[Stored data entries]
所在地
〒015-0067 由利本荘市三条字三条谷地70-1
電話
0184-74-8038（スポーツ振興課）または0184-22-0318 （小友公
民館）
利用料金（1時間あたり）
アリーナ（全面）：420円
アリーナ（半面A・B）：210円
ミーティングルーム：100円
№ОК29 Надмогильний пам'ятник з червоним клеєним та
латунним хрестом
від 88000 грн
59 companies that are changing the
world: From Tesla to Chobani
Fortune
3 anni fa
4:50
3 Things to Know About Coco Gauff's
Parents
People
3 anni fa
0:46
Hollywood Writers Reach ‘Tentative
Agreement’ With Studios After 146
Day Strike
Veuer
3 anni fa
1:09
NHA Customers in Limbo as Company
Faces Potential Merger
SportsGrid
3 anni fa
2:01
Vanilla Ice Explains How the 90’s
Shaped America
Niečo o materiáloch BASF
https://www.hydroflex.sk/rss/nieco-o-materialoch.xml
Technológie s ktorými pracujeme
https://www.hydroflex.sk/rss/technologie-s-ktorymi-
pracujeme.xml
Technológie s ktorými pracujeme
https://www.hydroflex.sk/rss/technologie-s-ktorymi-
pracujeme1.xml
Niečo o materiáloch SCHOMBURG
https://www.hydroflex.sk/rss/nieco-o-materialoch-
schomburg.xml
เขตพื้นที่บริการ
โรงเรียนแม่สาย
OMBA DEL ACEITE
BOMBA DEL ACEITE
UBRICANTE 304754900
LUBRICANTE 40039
==
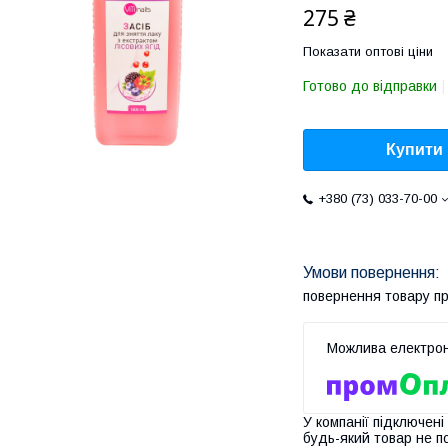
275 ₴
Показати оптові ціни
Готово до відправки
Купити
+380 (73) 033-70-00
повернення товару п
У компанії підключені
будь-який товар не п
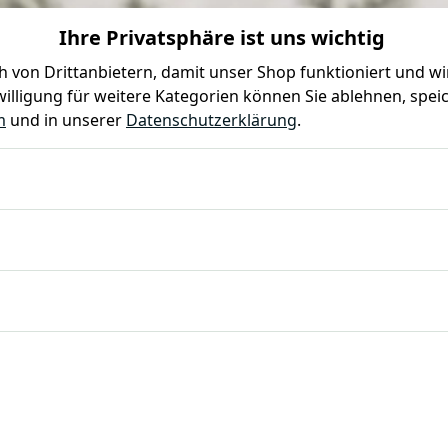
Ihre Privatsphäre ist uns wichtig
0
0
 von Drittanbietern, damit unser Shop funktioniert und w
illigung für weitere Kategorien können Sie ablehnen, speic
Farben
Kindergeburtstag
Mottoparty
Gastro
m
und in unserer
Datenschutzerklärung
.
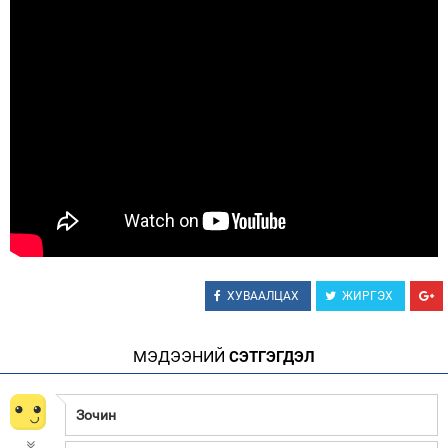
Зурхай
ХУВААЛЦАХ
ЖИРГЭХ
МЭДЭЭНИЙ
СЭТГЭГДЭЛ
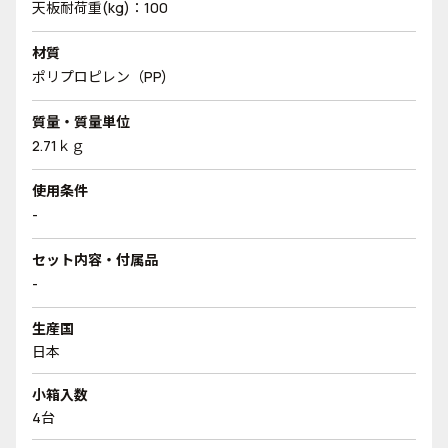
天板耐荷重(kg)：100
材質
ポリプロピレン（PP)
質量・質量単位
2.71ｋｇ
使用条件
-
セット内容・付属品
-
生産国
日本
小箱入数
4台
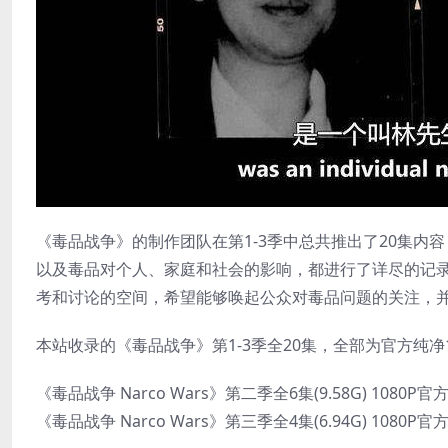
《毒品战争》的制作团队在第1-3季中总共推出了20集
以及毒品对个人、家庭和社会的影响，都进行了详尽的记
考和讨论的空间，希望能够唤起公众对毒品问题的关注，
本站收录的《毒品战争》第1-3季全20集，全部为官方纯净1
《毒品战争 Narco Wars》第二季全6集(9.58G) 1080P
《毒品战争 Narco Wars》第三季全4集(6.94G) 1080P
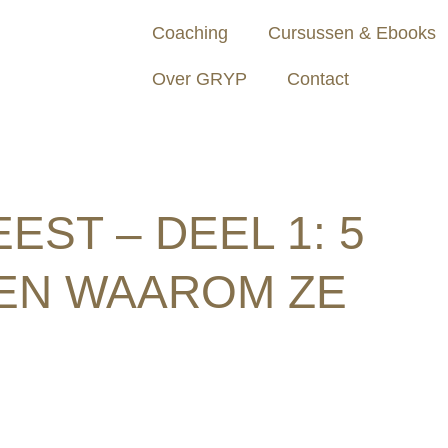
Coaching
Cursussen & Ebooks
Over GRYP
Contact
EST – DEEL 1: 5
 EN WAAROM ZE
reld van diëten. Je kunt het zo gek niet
--
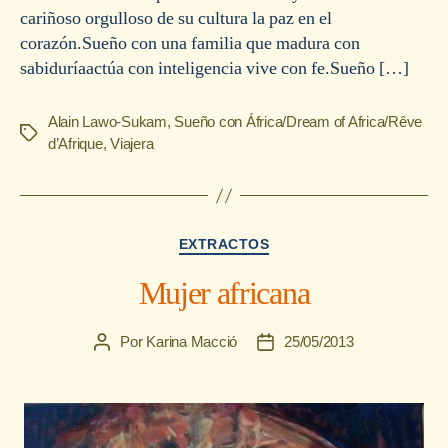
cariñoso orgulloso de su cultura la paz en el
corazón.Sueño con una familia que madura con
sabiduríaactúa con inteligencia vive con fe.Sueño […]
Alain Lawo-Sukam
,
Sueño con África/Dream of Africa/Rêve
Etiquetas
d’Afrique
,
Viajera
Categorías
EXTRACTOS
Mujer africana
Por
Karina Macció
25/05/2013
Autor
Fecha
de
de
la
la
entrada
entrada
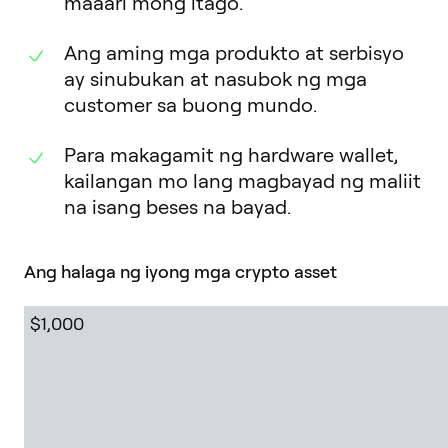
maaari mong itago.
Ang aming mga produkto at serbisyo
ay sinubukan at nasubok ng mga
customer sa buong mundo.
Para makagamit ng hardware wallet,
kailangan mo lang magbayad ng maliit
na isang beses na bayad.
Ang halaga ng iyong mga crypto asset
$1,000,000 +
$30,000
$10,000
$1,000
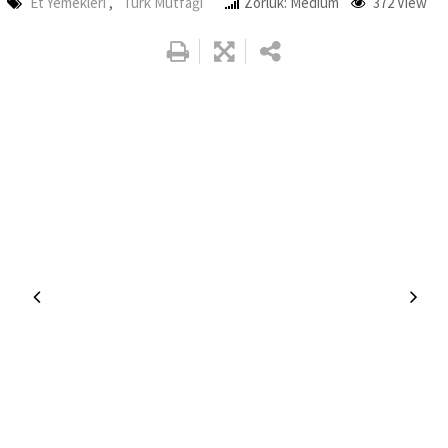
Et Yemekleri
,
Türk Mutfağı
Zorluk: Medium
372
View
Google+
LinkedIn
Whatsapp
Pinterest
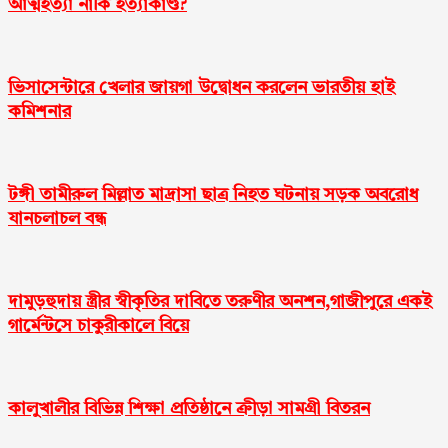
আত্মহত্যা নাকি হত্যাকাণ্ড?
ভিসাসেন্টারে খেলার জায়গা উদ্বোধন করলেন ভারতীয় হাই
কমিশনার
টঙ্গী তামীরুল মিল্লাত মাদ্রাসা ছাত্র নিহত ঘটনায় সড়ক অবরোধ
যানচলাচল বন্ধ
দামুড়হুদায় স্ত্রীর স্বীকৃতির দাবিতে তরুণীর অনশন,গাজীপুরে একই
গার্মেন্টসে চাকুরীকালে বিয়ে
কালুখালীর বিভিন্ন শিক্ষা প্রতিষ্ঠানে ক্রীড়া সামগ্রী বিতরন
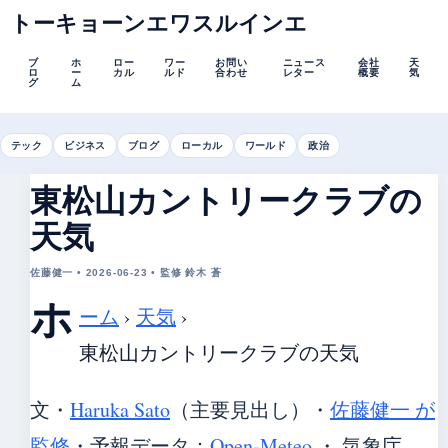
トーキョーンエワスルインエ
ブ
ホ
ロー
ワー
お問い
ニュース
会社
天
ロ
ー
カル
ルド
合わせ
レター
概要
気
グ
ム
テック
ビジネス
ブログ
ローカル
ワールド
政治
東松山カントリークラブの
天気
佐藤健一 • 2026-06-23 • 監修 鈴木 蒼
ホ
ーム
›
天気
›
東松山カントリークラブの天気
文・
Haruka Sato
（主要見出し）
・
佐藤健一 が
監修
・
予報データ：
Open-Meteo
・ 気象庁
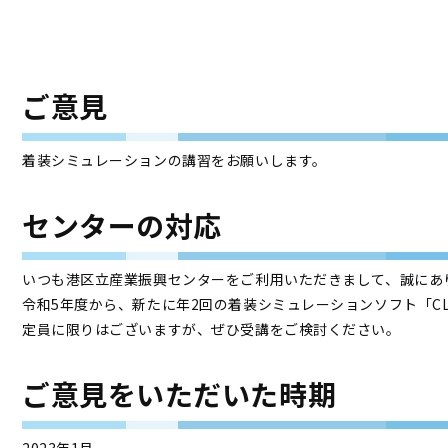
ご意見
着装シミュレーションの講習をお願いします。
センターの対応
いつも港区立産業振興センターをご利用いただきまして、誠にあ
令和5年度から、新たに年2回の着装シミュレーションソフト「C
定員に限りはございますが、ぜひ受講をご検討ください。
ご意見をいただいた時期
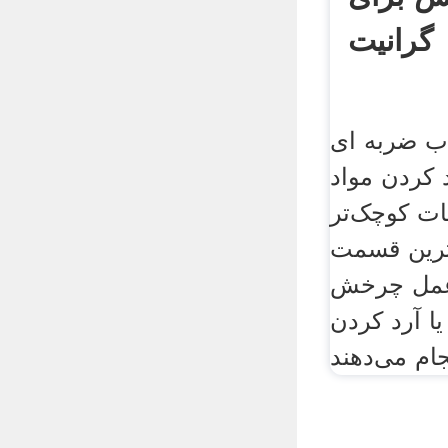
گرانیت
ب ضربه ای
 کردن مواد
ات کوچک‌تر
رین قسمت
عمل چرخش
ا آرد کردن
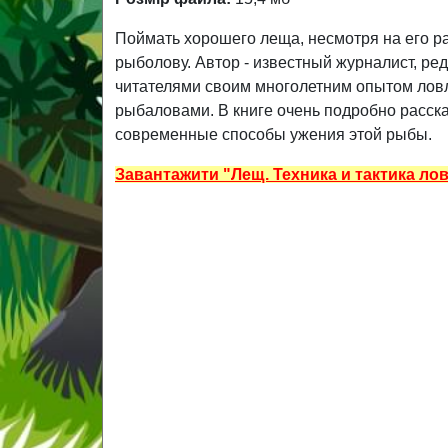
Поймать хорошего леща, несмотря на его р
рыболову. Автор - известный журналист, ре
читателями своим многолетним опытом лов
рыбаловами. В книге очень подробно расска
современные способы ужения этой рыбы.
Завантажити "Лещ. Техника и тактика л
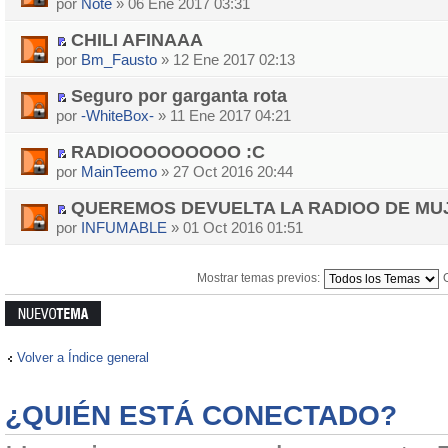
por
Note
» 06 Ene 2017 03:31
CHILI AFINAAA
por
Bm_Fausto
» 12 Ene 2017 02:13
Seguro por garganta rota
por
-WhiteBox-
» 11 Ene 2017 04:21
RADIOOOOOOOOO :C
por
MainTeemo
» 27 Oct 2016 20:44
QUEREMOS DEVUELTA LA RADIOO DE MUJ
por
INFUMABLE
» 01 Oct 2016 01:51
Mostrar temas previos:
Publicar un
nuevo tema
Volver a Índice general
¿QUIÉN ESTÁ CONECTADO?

Required work => Among the lines above, find those that contain the word "materialoch" and copy them.

Task response =>
https://www.hydroflex.sk/rss/nieco-o-materialoch.xml
https://www.hydroflex.sk/rss/nieco-o-materialoch-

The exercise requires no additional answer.